Еще одна характерная особенность рассказов о «случаях» с императорами – избирательность их места действия – отличает и рассказы о контактах с «простыми людьми»: они происходят не в столице, не в городах и крепостях, а почти всегда – на отдыхе, в дороге, в рыбацких селениях, на воде и т п. Исключением можно считать лишь посещение Хельсинкского университета, канцлерами и покровителями которого традиционно являлись русские императоры.

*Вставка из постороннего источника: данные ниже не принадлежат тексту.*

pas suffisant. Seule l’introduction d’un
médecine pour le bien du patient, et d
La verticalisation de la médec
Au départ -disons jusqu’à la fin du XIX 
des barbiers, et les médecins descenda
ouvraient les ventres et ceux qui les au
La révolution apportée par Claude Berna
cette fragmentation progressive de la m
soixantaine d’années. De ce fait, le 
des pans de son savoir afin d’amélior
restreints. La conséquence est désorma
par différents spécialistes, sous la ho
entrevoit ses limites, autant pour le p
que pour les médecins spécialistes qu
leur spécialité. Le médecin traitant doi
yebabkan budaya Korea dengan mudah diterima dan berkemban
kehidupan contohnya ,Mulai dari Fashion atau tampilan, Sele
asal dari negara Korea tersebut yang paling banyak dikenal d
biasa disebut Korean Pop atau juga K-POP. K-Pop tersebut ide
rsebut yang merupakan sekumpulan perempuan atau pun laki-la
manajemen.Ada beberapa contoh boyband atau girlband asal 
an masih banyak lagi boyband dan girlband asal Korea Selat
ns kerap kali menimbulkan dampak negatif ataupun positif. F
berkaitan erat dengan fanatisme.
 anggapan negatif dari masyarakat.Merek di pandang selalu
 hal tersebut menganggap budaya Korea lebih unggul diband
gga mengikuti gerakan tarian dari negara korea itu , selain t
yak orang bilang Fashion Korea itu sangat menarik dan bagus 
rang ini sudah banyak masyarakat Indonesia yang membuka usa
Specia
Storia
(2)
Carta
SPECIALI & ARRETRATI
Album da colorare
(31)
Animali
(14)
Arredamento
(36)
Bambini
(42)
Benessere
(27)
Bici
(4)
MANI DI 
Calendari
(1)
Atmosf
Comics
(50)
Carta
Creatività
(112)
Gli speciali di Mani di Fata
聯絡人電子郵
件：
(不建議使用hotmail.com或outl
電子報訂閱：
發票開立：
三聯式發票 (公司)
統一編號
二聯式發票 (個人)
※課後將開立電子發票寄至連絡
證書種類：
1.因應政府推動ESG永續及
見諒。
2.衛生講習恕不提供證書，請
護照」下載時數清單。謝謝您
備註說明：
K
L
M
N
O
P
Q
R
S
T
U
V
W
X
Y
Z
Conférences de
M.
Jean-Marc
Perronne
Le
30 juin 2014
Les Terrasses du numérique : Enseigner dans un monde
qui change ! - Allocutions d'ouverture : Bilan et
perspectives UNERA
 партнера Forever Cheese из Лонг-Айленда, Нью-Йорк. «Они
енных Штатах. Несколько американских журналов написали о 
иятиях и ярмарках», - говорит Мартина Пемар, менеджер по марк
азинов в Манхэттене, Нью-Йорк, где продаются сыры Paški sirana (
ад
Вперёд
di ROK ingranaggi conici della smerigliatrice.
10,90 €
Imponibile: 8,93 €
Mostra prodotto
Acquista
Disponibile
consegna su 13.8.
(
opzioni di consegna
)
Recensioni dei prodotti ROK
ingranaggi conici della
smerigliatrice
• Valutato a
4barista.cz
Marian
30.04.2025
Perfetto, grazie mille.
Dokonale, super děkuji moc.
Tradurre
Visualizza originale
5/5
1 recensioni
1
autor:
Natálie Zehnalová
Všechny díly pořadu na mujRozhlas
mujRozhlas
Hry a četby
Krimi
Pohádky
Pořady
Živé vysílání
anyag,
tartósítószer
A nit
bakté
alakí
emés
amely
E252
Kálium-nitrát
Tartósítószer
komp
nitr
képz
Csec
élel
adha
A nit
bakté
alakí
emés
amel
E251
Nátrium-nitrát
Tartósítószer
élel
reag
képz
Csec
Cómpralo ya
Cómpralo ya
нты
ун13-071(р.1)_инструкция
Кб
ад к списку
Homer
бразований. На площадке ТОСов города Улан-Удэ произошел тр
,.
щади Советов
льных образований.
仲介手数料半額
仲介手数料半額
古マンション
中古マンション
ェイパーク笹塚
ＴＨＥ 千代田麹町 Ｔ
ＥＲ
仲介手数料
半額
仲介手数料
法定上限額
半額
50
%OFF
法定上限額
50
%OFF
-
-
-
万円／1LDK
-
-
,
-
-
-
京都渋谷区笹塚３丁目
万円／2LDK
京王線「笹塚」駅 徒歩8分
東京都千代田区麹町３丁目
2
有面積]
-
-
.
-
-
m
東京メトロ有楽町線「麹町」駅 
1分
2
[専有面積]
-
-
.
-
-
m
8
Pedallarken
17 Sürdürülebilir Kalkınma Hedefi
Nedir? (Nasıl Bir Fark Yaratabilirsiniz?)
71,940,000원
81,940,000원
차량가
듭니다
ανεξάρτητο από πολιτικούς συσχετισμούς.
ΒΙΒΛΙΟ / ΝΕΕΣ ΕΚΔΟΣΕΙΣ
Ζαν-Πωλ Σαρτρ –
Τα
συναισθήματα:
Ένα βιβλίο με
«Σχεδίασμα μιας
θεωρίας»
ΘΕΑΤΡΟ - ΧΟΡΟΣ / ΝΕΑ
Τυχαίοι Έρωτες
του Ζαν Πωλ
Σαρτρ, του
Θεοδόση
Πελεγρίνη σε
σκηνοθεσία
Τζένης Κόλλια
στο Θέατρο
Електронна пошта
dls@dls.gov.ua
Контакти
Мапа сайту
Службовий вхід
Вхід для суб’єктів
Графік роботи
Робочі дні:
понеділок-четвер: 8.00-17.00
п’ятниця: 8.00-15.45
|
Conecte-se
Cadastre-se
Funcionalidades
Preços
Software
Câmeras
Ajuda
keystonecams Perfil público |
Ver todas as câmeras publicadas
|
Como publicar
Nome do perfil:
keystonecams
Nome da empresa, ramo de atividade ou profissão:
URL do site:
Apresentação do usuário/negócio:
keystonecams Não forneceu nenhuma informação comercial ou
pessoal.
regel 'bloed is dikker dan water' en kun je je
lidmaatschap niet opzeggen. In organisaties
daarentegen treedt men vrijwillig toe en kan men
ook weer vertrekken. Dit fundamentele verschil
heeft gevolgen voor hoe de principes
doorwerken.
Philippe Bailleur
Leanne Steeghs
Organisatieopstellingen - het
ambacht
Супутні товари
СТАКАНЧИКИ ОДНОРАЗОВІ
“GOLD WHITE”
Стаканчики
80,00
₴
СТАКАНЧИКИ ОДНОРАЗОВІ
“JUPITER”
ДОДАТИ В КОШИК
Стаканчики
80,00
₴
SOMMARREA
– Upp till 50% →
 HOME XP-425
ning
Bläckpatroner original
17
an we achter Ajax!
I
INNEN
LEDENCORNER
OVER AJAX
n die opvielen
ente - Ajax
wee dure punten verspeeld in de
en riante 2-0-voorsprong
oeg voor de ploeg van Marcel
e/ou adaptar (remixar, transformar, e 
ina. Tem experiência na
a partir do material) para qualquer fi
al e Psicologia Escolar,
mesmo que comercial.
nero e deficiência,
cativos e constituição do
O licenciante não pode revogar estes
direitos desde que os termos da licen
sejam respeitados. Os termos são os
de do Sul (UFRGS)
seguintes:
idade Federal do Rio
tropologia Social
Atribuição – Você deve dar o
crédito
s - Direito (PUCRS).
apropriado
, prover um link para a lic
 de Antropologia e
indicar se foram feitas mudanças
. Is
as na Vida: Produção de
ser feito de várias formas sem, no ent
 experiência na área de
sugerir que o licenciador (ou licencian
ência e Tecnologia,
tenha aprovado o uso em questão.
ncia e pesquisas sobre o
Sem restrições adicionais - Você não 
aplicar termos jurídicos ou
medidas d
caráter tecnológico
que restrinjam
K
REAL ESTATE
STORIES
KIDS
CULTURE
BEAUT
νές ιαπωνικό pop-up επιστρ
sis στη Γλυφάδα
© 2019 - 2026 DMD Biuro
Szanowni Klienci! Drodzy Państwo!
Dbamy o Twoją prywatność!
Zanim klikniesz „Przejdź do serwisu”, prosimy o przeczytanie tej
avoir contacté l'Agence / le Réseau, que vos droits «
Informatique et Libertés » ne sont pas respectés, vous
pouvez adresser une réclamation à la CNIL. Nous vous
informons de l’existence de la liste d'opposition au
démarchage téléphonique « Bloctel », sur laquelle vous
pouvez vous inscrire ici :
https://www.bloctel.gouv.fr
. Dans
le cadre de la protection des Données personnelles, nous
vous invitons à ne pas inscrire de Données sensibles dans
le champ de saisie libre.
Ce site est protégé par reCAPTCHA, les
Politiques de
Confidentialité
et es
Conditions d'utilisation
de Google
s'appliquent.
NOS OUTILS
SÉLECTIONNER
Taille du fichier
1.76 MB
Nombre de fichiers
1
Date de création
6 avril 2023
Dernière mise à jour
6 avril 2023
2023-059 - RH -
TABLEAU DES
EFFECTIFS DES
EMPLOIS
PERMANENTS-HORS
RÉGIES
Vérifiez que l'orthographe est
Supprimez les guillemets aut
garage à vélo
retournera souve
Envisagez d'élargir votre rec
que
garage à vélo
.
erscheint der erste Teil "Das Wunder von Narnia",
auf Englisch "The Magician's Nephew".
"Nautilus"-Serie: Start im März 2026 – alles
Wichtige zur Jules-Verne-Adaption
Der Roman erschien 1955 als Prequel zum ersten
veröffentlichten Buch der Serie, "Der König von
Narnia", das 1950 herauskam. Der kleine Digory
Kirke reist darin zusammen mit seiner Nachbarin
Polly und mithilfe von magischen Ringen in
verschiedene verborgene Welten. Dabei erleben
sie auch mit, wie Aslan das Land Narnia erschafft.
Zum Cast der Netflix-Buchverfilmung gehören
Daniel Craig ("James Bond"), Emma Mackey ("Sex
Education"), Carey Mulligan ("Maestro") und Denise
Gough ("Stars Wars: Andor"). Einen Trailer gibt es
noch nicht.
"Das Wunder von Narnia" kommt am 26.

В устных текстах об общении монархов с крестьянами, рыбаками, лоцманами, пасторами и студентами финны наделяются приметами простодушных, «естественных» и по-детски непосредственных людей – как известно, такими качествами в эпоху Просвещения и романтизма наделялись народы и племена дикие, «неиспорченные», не достигшие уровня европейской цивилизации в полной мере или те, образ жизни которых зависел от природы. Однако подобные характеристики – чаще всего не непосредственные впечатления, а лишь отражение стереотипных свойств и черт, приписываемых жителям Финляндии русскими в XIX в., которые отчасти впитали в себя более ранние образы «чухны» – других финских племен, с которыми славяне контактировали на протяжении многих веков{792}. Вот примеры наиболее типичных и растиражированных в популярной литературе 1840–70-х годов черт финского «нрава», обусловленных «умственными способностями»: мужики «так умны, так образованны опытностью, что нередко ставят в тупик людей, которые считают себя во всем выше их и умнее»{793} или: «умственная способность у финнов развита гораздо более, чем у эстов, что доказывается разговором финнов, вообще тихим, обдуманным, метким и редко глупым, а равно и способностью их к сложным и трудным предприятиям […] а предупредительность и осторожность финнов, отклоняющая их от постройки воздушных замков […] говорит в пользу их умственного развития, неопровержимо подтверждающегося […] постоянным их желанием не обидеть кого-нибудь дерзостью и насмешкою»{794}.
В «императорском мифе» о финнах, однако, явно превалируют два этнических свойства – простодушие и отсутствие раболепия: нарушив этикет прямолинейностью, они сглаживают ее добродушным юмором – как в рассказе о поездке цесаревича и его супруги в 1876 г. Осматривая замок города Турку, Дагмара спросила, для чего в городе была построена столь большая крепость, на что возчик серьезно ответил, что это было сделано для обороны от постоянных нападений русских, но чуть позже решил исправить впечатление и добавил, подмигивая датской принцессе: «Да и датчане тоже нападали и разрушали»{795}. Такие же черты приписываются финнам почти во всех рассказах о пребывании в Финляндии Александров Первого и Третьего. Например, предание гласит, что Александр III, рыбача на реке Кюми, спросил местного мужика, чем тот занимается. Тот ответил, что рыбачит, а зарабатывает исполнением обязанностей судебного заседателя. «А ваше какое занятие?», – вежливо осведомился он в свою очередь. Собеседник ответил, что он – император всероссийский. Мужик в ответ: «Тоже дело хорошее»{796}. Один из финнов послал телеграмму в Данию (с указанием своей фамилии и города отправления), поздравив в ней с днем именин императора Александра III, находящегося с визитом у родственников жены. Несмотря на безвестность автора, она была передана по назначению.